Failed Kayaking Data Logger Is Something We Want To See Succeed

How can your love of hobby electronics and your participation in the Canadian National Kayaking Team be combined? Why not use your technical know-how to provide a performance edge? [Geoff Clarke] decided to rig up a paddle for data capture to see if they could learn anything.

Here you can see that a series of flex sensors were applied to one of the business ends of the paddle. These are connected to a microcontroller which is constantly monitoring them and dumping the data onto an SD card. The design will provide about nine minutes of data before the storage is used up. That sounds like a number that might need improving. We could see this being useful to log a series of practice runs on the same course, but with different athletes. By graphing and comparing the data, you should be able to make observations about how the paddle is being held and when force is applied that could help the rest of the team improve.

But we’re way ahead of ourselves. The rig was given a premature test-run and the flex sensors were destroyed by the salt water.
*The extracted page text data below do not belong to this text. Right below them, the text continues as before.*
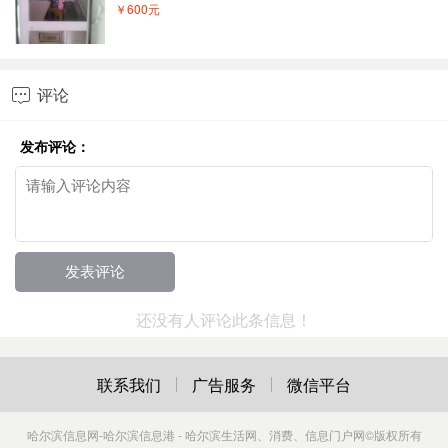
￥600元
评论

发布评论：
还没有人评论此条信息！
联系我们
广告服务
微信平台
哈尔滨信息网-哈尔滨信息港 - 哈尔滨生活网、消费、信息门户网
©版权所有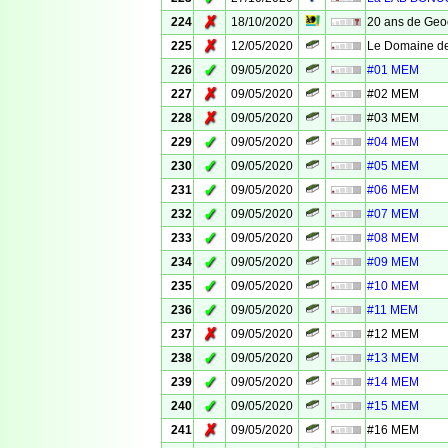
✗
224
18/10/2020
20 ans de Geo
✗
225
12/05/2020
Le Domaine de
✓
226
09/05/2020
#01 MEM
✗
227
09/05/2020
#02 MEM
✗
228
09/05/2020
#03 MEM
✓
229
09/05/2020
#04 MEM
✓
230
09/05/2020
#05 MEM
✓
231
09/05/2020
#06 MEM
✓
232
09/05/2020
#07 MEM
✓
233
09/05/2020
#08 MEM
✓
234
09/05/2020
#09 MEM
✓
235
09/05/2020
#10 MEM
✓
236
09/05/2020
#11 MEM
✗
237
09/05/2020
#12 MEM
✓
238
09/05/2020
#13 MEM
✓
239
09/05/2020
#14 MEM
✓
240
09/05/2020
#15 MEM
✗
241
09/05/2020
#16 MEM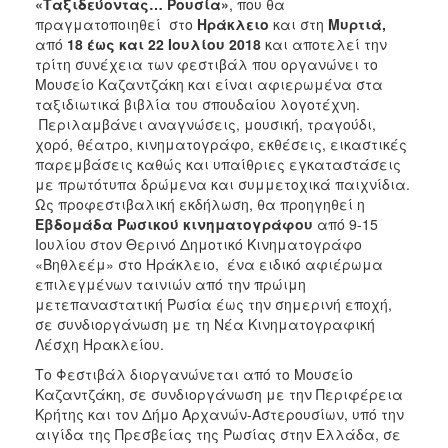
«Ταξιδεύοντας… Ρουσία»
, που θα
πραγματοποιηθεί στο
Ηράκλειο
και στη
Μυρτιά,
από
18 έως και 22 Ιουλίου
2018
και αποτελεί την
τρίτη συνέχεια των φεστιβάλ που οργανώνει το
Μουσείο Καζαντζάκη και είναι αφιερωμένα στα
ταξιδιωτικά βιβλία του σπουδαίου λογοτέχνη.
Περιλαμβάνει αναγνώσεις, μουσική, τραγούδι,
χορό, θέατρο, κινηματογράφο, εκθέσεις, εικαστικές
παρεμβάσεις καθώς και υπαίθριες εγκαταστάσεις
με πρωτότυπα δρώμενα και συμμετοχικά παιχνίδια.
Ως προφεστιβαλική εκδήλωση, θα προηγηθεί η
Εβδομάδα Ρωσικού κινηματογράφου
από 9-15
Ιουλίου στον Θερινό Δημοτικό Κινηματογράφο
«Βηθλεέμ» στο Ηράκλειο, ένα ειδικό αφιέρωμα
επιλεγμένων ταινιών από την πρώιμη
μετεπαναστατική Ρωσία έως την σημερινή εποχή,
σε συνδιοργάνωση με τη Νέα Κινηματογραφική
Λέσχη Ηρακλείου.
Το Φεστιβάλ διοργανώνεται από το Μουσείο
Καζαντζάκη, σε συνδιοργάνωση με την Περιφέρεια
Κρήτης και τον Δήμο Αρχανών-Αστερουσίων, υπό την
αιγίδα της Πρεσβείας της Ρωσίας στην Ελλάδα, σε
We wish this had worked out and hope that [Geoff] will give it another try after rethinking the water proofing.

17 thoughts on “Failed Kayaking Data Logger Is Something We Want To See Succeed

  1. Those aren’t flex sensors, they’re force sensors, made by “Flexiforce”. They measure the force on the little circular pads at their ends. However, the group is using them correctly; it’s just a mistake on the Hackaday end of things.

  2. Hey guys, thanks for the post!
    The trouble with waterproofing is that whatever is used needs to still transmit the force to the pads. Something like epoxy, which will end up stiff, wont transmit the force or wont transmit it evenly to the pads. I’m thinking pressure sensitive vinyl… or something else flexible like that

  3. Even if it worked it would not provide anything meaningful. You will know how hard you paddled, but not how to do it or if it was effective at all. What they need is Mems sensors on the paddle and arms of a person paddling + something to measure speed of the boat against water(so not gps). Add in some Machine Learning magic and you could get a “perfect paddling move”.
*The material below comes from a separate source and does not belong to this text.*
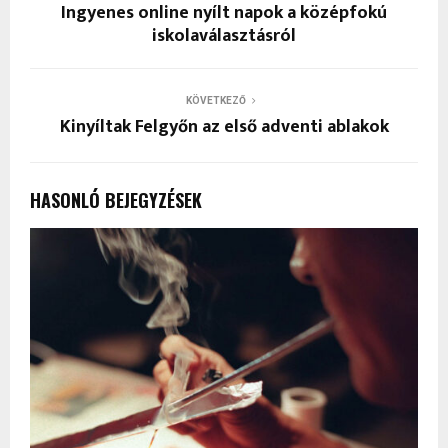
Ingyenes online nyílt napok a középfokú
iskolaválasztásról
KÖVETKEZŐ
Kinyíltak Felgyőn az első adventi ablakok
HASONLÓ BEJEGYZÉSEK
    1. In fact, we weren’t looking to measure the efficiency of the paddler necessarily. For that we use force sensors, GPS, accelerometers, etc. For the particular project the goal was to see if we noticed significant differences between different blade shapes (because different paddle manufacturers make some pretty radically different blades), and to find the centre of pressure on the blade.

      1. Do you really care about the shape and forces? Isnt speed and efficiency more important than some “oh look, this one bends that way” number? Unless you are planning to make your own paddles.

        1. rasz you do not seem to be a very bright guy. The paddle is responsible for kinetic energy transfer. Like all systems, there is a loss while transferring that energy. One of the factors is obviously the paddle shape and even it’s attack angle.

      2. You could also just record force and moment produced by the paddle during a steady state flow condition and back out the center of pressure right?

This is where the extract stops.